The compilers of Genesis had to move the episode of Ham's damnation after the flood, because they had to ascribe the repopulation of the earth not to the three birds, but to Noah's sons who became three. I have already shown how the figure of Ham was collapsed into that of the raven. The damning of Noah's son before the flood was used to introduce the cursing of the Canaanites, the descendants of the raven.

Since the figure of the raven was collapsed with that of Ham, the raven became an accursed bird. Extrabiblical sources relate that the raven was cursed by being caused to impregnate with his beak. This peculiarity of the raven originally was not considered a curse. Pliny, (N.H., X, 14, 32) relates about crows that there is a popular belief that they "lay eggs, or else mate, through the beak." Pliny quotes Aristotle as having explained this popular belief by the fact that crows, like doves, kiss each other with their beaks.

There are other pieces of Jewish extrabiblical tradition that support my understanding of the earliest version of Ham's fate. It is related that the evildoers who remained outside the Ark tried to save themselves by climbing mountains, and it is also related that carrion birds (that is, the raven, since this bird is presented as a carrion eater in the Deluge anecdotes) plucked the eyes of those who were trying to save themselves by swimming.
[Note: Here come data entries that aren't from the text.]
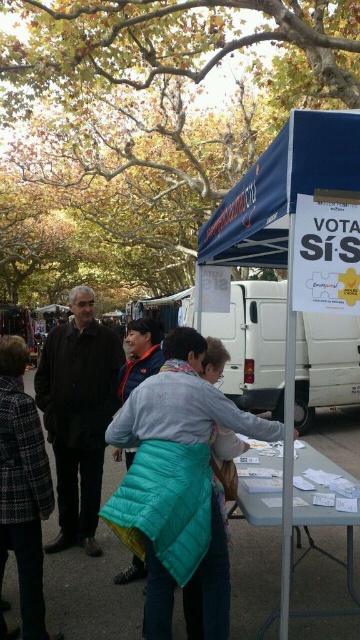 You are standing at the point closer to the camera in the scene. There are two points marked in the image, one at coordinates point (160, 554) and the other at point (325, 128). Which point are you currently standing at?

You are standing at point (160, 554) because it is further to the camera than point (325, 128). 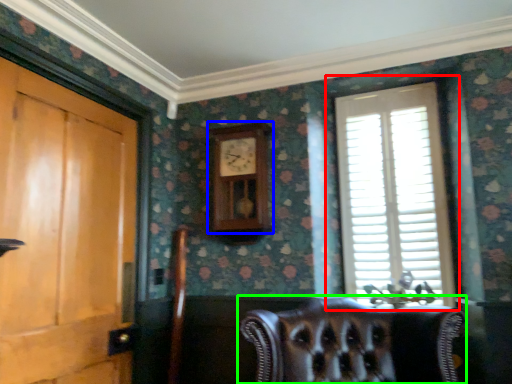 Question: Which object is the closest to the window (highlighted by a red box)? Choose among these: clock (highlighted by a blue box) or chair (highlighted by a green box).

Choices:
 (A) clock
 (B) chair

Answer: (A) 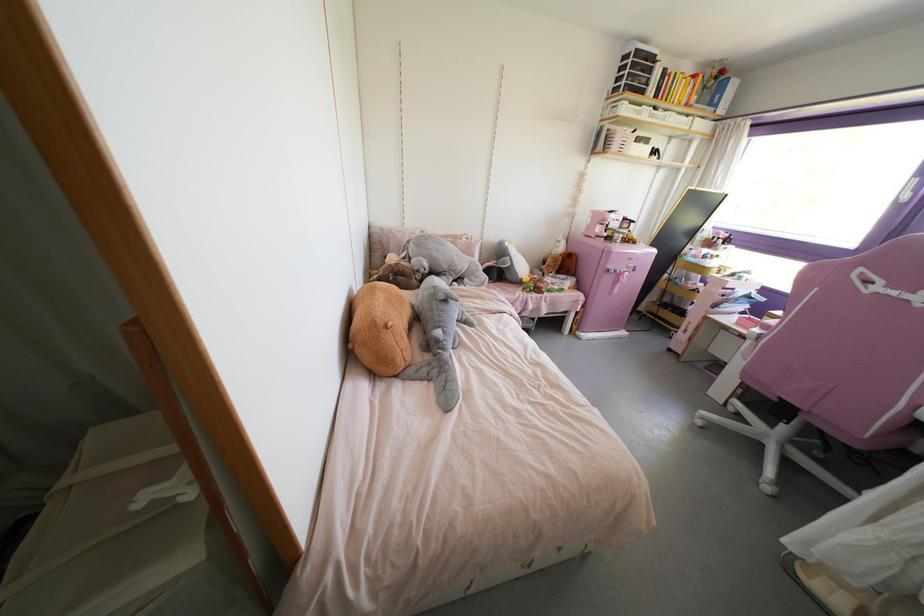 Image resolution: width=924 pixels, height=616 pixels. What are the coordinates of `white chair armrest` in the screenshot? It's located at (767, 323). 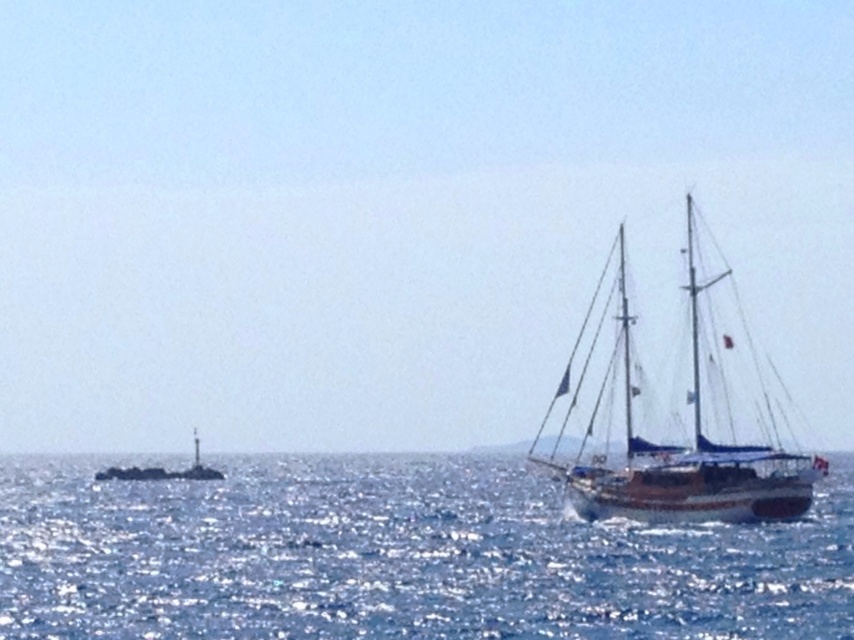 Question: Is blue water at lower right positioned before white plastic buoy at left?

Choices:
 (A) no
 (B) yes

Answer: (B)

Question: Which point is farther to the camera?

Choices:
 (A) (217, 477)
 (B) (250, 608)

Answer: (A)

Question: Which object is the closest to the white plastic buoy at left?

Choices:
 (A) wooden sailboat at right
 (B) blue water at lower right

Answer: (B)

Question: Which object appears farthest from the camera in this image?

Choices:
 (A) blue water at lower right
 (B) wooden sailboat at right

Answer: (B)

Question: Can you confirm if blue water at lower right is positioned to the left of white plastic buoy at left?

Choices:
 (A) no
 (B) yes

Answer: (A)

Question: Can you confirm if blue water at lower right is wider than wooden sailboat at right?

Choices:
 (A) no
 (B) yes

Answer: (B) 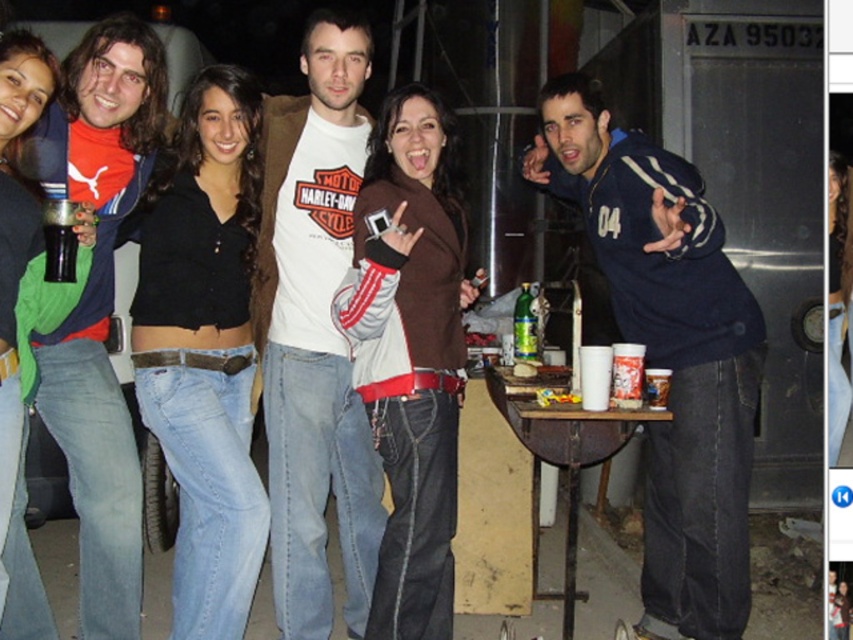 Question: Where is matte blue jacket at left located in relation to black plastic cup at left in the image?

Choices:
 (A) below
 (B) above

Answer: (A)

Question: Is black cotton top at center positioned behind green glass bottle at center?

Choices:
 (A) no
 (B) yes

Answer: (A)

Question: Is white cotton t-shirt at center thinner than brown suede jacket at center?

Choices:
 (A) yes
 (B) no

Answer: (A)

Question: Which point is closer to the camera taking this photo?

Choices:
 (A) (474, 275)
 (B) (73, 250)
 (C) (126, 49)

Answer: (B)

Question: Among these points, which one is nearest to the camera?

Choices:
 (A) (61, 99)
 (B) (519, 305)
 (C) (248, 372)
 (D) (61, 252)

Answer: (D)

Question: Which object is the farthest from the black cotton top at center?

Choices:
 (A) green glass bottle at center
 (B) blue fleece jacket at center
 (C) black plastic cup at left
 (D) brown suede jacket at center

Answer: (B) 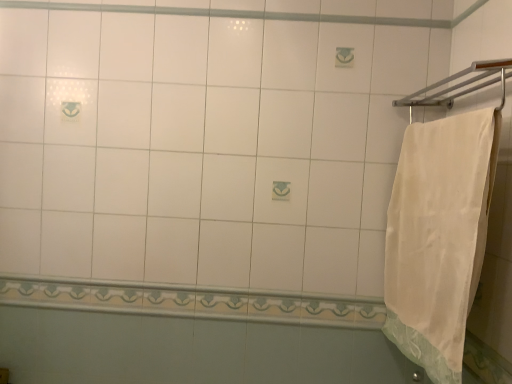 Question: Considering the relative positions of silver metallic towel bar at upper right and white glossy tile at lower center in the image provided, is silver metallic towel bar at upper right to the left or to the right of white glossy tile at lower center?

Choices:
 (A) right
 (B) left

Answer: (A)

Question: Considering the positions of silver metallic towel bar at upper right and white glossy tile at lower center in the image, is silver metallic towel bar at upper right wider or thinner than white glossy tile at lower center?

Choices:
 (A) thin
 (B) wide

Answer: (B)

Question: Which object is positioned farthest from the white glossy tile at lower center?

Choices:
 (A) white cotton towel at right
 (B) silver metallic towel bar at upper right

Answer: (B)

Question: Estimate the real-world distances between objects in this image. Which object is farther from the silver metallic towel bar at upper right?

Choices:
 (A) white glossy tile at lower center
 (B) white cotton towel at right

Answer: (A) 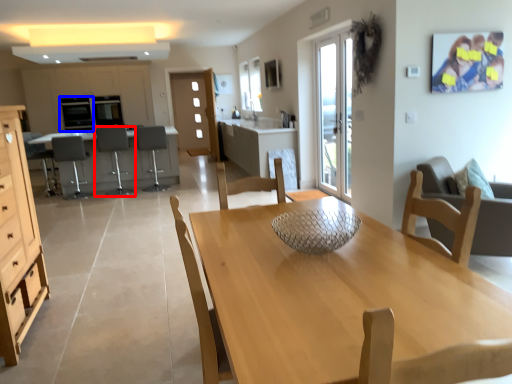 Question: Among these objects, which one is nearest to the camera, chair (highlighted by a red box) or appliance (highlighted by a blue box)?

Choices:
 (A) chair
 (B) appliance

Answer: (A) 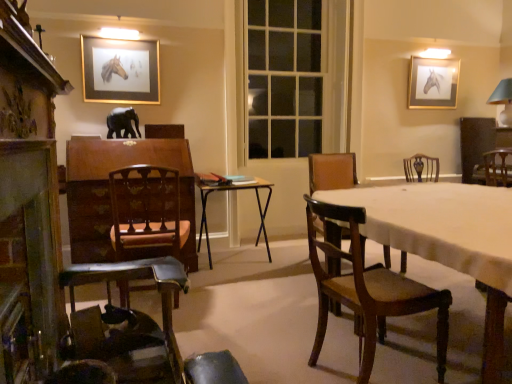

I have already mentioned that according to Proverbs 30:17 "the eye that mocks a father or scorns a woman's desire will be plucked out by ravens."

The compilers of Genesis had to go through a cumbersome process. They had before them a totemic story according to which Noah had sexual relations with the three birds. The three birds were replaced by the three sons of Noah. As a result of this, Ham came to have sexual relations with his father; this, according to Hebrew idiom, is unquestionably the meaning of the statement that Ham "saw his father's nakedness." Since this statement sounds peculiar because of the sex of Ham, we must keep in mind the extrabiblical traditions according to which Ham's wife was pregnant in the Ark but not by Ham, and the he-raven accused Noah of wanting to have intercourse with the she-raven. In any case, the relation between Noah and the raven, or Ham, or Ham's wife, was made more palatable by attaching this episode to the account of the farming activities of Noah and consequent drunkenness.